I still feel like we need this.


There are some w3c tools around open annotations that might be a good fit for this.


Is there discovery on Facebook?

Most people I add because I meet them in read life. Actually, 100% of the people I add on FB after I've met them in real life.

Maybe if there was a good search and easy add mechanism for people I've met, it would fulfill the discovery aspect. I agree with you, it does feel easier to find people on FB.


No, discovery of news & sources. Your friends who know about <your hobby> are a great news source/filter. Whereas with RSS there's not a good method to find new news you care about.


Can't you just have a website like Medium that acts as an aggregator (of RSS feeds) instead of a platform? The issue I have to whether stick with RSS feeds, which seem like it's dying, or to use ActivityPub, which doesn't seem to be developed that heavily.

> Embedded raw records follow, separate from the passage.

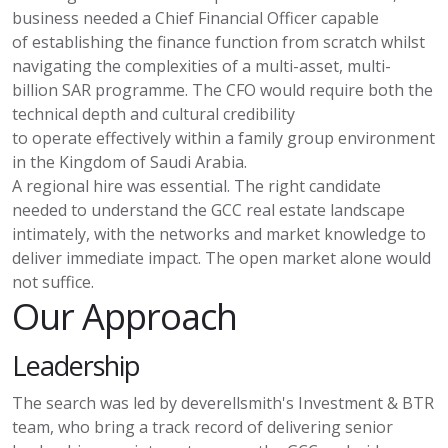
business needed a Chief Financial Officer capable
of
establishing
the finance function from scratch whilst
navigating the complexities of a multi-asset, multi-
billion SAR programme. The CFO would require both the
technical depth and cultural credibility
to
operate
effectively within a family group environment
in the Kingdom of Saudi Arabia.
A regional hire was essential. The right candidate
needed to understand the GCC real estate landscape
intimately, with the networks and market knowledge to
deliver immediate impact. The open market alone would
not suffice.
Our Approach
Leadership
The search was led by
deverellsmith's
Investment & BTR
team, who bring
a track record
of delivering senior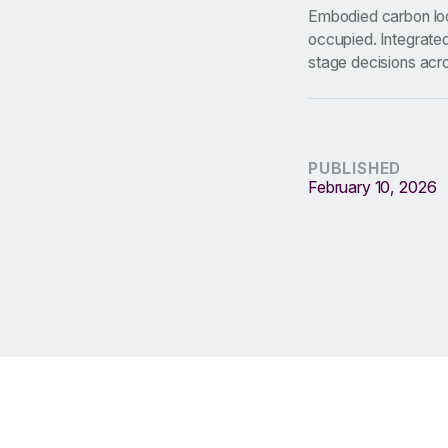
Embodied carbon loc
occupied. Integrated
stage decisions acr
PUBLISHED
February 10, 2026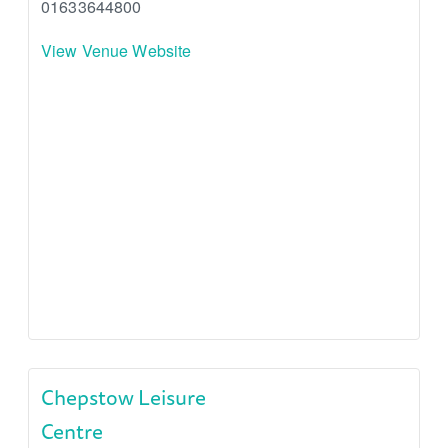
01633644800
View Venue Website
Chepstow Leisure
Centre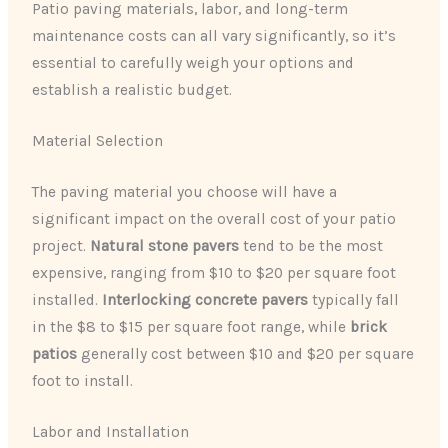
Patio paving materials, labor, and long-term
maintenance costs can all vary significantly, so it’s
essential to carefully weigh your options and
establish a realistic budget.
Material Selection
The paving material you choose will have a
significant impact on the overall cost of your patio
project.
Natural stone pavers
tend to be the most
expensive, ranging from $10 to $20 per square foot
installed.
Interlocking concrete pavers
typically fall
in the $8 to $15 per square foot range, while
brick
patios
generally cost between $10 and $20 per square
foot to install.
Labor and Installation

I think in addition to this an aggregator, you also need a website that helps create an RSS feed for each user while simultaneously abstracting that notion away. Thanks for the pointer though :)



I think something like personal AI, like something out of a William Gibson novel could fix this issue.


I use Feedly for my rss-feeds and they do recommend other sites to follow if you search for a feed.


Maybe someone should create an RSS feed that curates other RSS feeds and forwards them to their recipients.

I'm not sure how to monetize this, but it would add some discovery to rss.


You described a link blog. kottke.org and Daring Fireball are good examples.


> I'm not sure how to monetize this

Make it good enough to pay for.


For glorified opml export?


For research and curation of content.


It's hard to compete with HN and Reddit...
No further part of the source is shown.